Following the clinical nutrition guidelines of the French Speaking Society of Clinical Nutrition and Metabolism for adults undergoing non-surgical anticancer treatment in 2012 [36] and 2014 [37], and supported by later major publications [18, 38], nutritional management has changed in all the French comprehensive cancer centres [4]. Nutritional assessment is now required at each visit (outpatients) or hospitalization (inpatients). Actually, the ingesta-VAS is systematically suggested to be used as a screening tool, as well as WL, both integrated into the oncological treatment plan. Patients should be defined at risk of malnutrition if the result of the ingesta-VAS is lower than 8. Most often, this is the first step towards malnutrition. A score [0-2] on the ingesta-VAS is a criterion of severe risk, alerting to a risk of refeeding syndrome (if its lasts more than 5 days with 2 criteria or more than 10 days alone), and a potential hospitalization if there is an indication for nutrition support as determined by a nutritional expert [39]. The presence of malnutrition is defined by a WL above than 5% compared with usual weight, and/or a BMI (but not used alone) lower than 22 for patients aged 70 and older [10]. If the score is [3,4,5,6,7] on the ingesta-VAS, a specialist expertise from a dietician/nutritionist is recommended, along with the use of oral nutritional supplements. Dietary counselling, and sip feeds, if necessary, are recommended (i.e., parenteral nutrition only in case of unusable or inaccessible small intestine). If the score is >8 on the ingesta-VAS, the risk of eating less than 25 kcal/kg/day is low, reducing the risk of WL. However, malnutrition could not formally be excluded, as the negative predictive value of the ingesta-VAS was low (only 54.3%) in our sample of older patients.
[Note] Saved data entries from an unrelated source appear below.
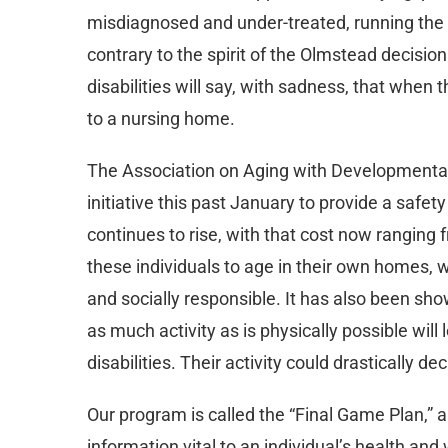
misdiagnosed and under-treated, running the ri
contrary to the spirit of the Olmstead decis
disabilities will say, with sadness, that when 
to a nursing home.
The Association on Aging with Developmental D
initiative this past January to provide a safet
continues to rise, with that cost now ranging
these individuals to age in their own homes, w
and socially responsible. It has also been sho
as much activity as is physically possible will
disabilities. Their activity could drastically d
Our program is called the “Final Game Plan,” an
information vital to an individual’s health an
Others important clinical data should be examined if available, such as WL and some modulators of appetite, such as inflammation. The supplementary Fig. 3 sums up the strategies.
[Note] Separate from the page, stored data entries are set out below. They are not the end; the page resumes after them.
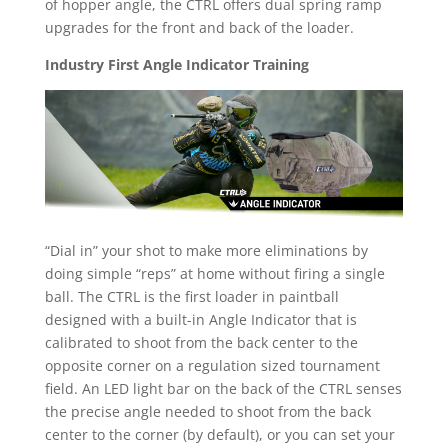
of hopper angle, the CTRL offers dual spring ramp
upgrades for the front and back of the loader.
Industry First Angle Indicator Training
“Dial in” your shot to make more eliminations by
doing simple “reps” at home without firing a single
ball. The CTRL is the first loader in paintball
designed with a built-in Angle Indicator that is
calibrated to shoot from the back center to the
opposite corner on a regulation sized tournament
field. An LED light bar on the back of the CTRL senses
the precise angle needed to shoot from the back
center to the corner (by default), or you can set your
There are limitations to the current study. First, the ingesta-VAS remains a qualitative tool for screening reduced food intake and cannot replace the quantitative assessment by a nutritional professional [17, 18] (e.g., determining energy and protein intake). Second, data about its reproducibility, test-retest reliability and sensitivity to change are lacking. Also, the ingesta-VAS convergent validity could have been cross-referenced with other convergent tools (e.g., Patient Generated Subjective Global Assessment [40]). No cross-validation between the two forms could be performed, as the use of verbal form was overwhelming (>97%) compared to the visual one. Although this did not lead to any significant bias in our results, it remains an option to be explored in the future. Then, age, cancer type and cancer treatment could negatively affect neurocognition, especially in adults with pre-existing impairment [41, 42]. The presence of significant neurocognitive deficits was not included in the eligibility/exclusion criteria, and may have influenced the self-assessments. It could have been useful to collect dietary information also from the patient’s caregiver. Lastly, cost-effectiveness should be studied in a contemporary cohort.

Conclusion

Reduced food intake is a well-established aetiologic criterion of malnutrition, which remains an important concern in geriatric oncology. Validating the ingesta-VAS in older adults with cancer was essential to ensure accurate assessment, safe and effective care, and ethical practice in clinical and research settings. This study validated the ingesta-VAS as an early, non-invasive, and simple tool to assess food intake and to screen for reduced dietary intake in geriatric oncology. It may contribute to collect reliable data for the development of evidence-based guidelines and interventions for older adults with cancer. Future research should determine the tool’s test-retest reliability and sensitivity to change.